Foreign manufacturers are protected in their patent rights in America, while American manufacturers must manufacture abroad in order to retain their foreign patent rights.

The price of labor in America is two and one-half times as much as it is in Europe, and the cost of selling in America is one and onehalf times as much as it is in Europe, while the cost of technical employees is twice as much here as in Europe. We do not at this time enumerate the difference in the cost of material, advertising, rents, insurance, or all overhead charges. (See appendix.)

If the tariff is to be primarily adjusted at the difference between wages paid here and abroad, then the tariff should be 60 per cent instead of 45 per cent. This is not the desire of your petitioners. We seek to have automobiles specified as such in the tariff bill itself, and not governed as now by a tentative ruling of the Treasury Department. While the present duty of 45 per cent may not be a sufficient protection as time goes on and trade conditions change, still the industry itself should by its own strength be able to meet these emergencies. As a matter of fact, the industry is still in such a condition of early growth that final figures can not be made absolute on an exact rate of full protection in the tariff.

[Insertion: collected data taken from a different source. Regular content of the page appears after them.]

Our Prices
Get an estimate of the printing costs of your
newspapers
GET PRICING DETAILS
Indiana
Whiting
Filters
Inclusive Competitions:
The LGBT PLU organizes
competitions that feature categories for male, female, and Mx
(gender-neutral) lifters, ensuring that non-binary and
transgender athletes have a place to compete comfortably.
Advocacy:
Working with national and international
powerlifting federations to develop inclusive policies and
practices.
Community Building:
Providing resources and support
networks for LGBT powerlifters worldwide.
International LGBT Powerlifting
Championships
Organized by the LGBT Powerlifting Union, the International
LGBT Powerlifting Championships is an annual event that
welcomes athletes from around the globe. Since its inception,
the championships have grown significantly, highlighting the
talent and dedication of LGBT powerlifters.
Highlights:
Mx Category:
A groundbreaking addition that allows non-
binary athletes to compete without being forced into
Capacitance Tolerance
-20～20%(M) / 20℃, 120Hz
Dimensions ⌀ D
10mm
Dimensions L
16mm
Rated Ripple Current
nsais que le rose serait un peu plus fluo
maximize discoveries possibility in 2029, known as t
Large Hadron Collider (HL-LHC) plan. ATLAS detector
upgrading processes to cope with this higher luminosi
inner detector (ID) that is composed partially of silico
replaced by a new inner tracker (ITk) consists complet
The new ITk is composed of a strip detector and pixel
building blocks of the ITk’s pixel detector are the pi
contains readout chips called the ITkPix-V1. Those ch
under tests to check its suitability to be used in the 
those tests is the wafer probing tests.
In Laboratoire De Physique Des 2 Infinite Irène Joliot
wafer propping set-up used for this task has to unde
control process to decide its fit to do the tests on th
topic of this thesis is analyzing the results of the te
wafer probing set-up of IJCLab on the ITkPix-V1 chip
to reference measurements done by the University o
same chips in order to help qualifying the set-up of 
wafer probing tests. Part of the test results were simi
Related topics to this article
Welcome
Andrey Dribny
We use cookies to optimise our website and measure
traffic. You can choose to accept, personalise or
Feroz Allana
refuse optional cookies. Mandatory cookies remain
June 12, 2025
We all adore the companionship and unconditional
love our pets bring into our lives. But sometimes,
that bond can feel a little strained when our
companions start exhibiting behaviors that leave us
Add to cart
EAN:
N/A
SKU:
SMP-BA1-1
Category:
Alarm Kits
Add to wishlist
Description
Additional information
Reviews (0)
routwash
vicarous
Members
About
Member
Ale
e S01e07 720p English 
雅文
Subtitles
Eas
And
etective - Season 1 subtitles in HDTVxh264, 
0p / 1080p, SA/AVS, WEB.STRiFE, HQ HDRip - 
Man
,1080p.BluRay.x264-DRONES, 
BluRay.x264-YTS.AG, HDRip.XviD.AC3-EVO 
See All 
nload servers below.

In the brief statement filed with you by our committee on November 25, 1908, we stated that strenuous efforts were being made by various manufacturers abroad to introduce their goods in the American market, and that to do so there had been enormous reduction in prices, special export discounts, and, as we believe, undervaluations. The" protective" tariff of 45 per cent ad valorem has been almost wiped out by a reduction of 25 per cent to 30 per cent in the so-called market value" of automobiles abroad and an additional 10 per cent discount to dealers. (For verification, see appendix.)

If your committee will take into consideration the figures quoted in appendix in conjunction with the statements and facts shown in private and confidential Exhibit C, we believe you will find there is some basis for our contention that the import values are not fair, and do not justly express actual market value, and that commercial conditions are making it possible to import into the United States and sell at prices lower than American product.

The fact of overproduction and the alarming commercial conditions prevailing at present in this industry abroad is shown in the reports from the automobile shows in London and Paris in the various foreign trade publications comprising Exhibit G.

Individuals are allowed to import a single machine purchased abroad and to bring it in under section 19, when the law is clearly defined on actual purchases under sections 3 and 4. This alone has made a difference in revenue to the Government of over $200,000, and given to the foreign manufacturer an unfair advantage over the American manufacturer and dealer. (See Exhibit C, RochetSchneider case.)

We call the attention of your committee to a Treasury ruling which permits an examiner of automobiles (custom-house) to place a market value upon machines which may have been used for a period of less than a year abroad, and respectfully suggest that there be some arbi

trary rule adopted, governed either by the length of ownership, number of miles traveled, or actual condition of the vehicle, or a rule which takes in all three of these elements. (For example see private Exhibit C.)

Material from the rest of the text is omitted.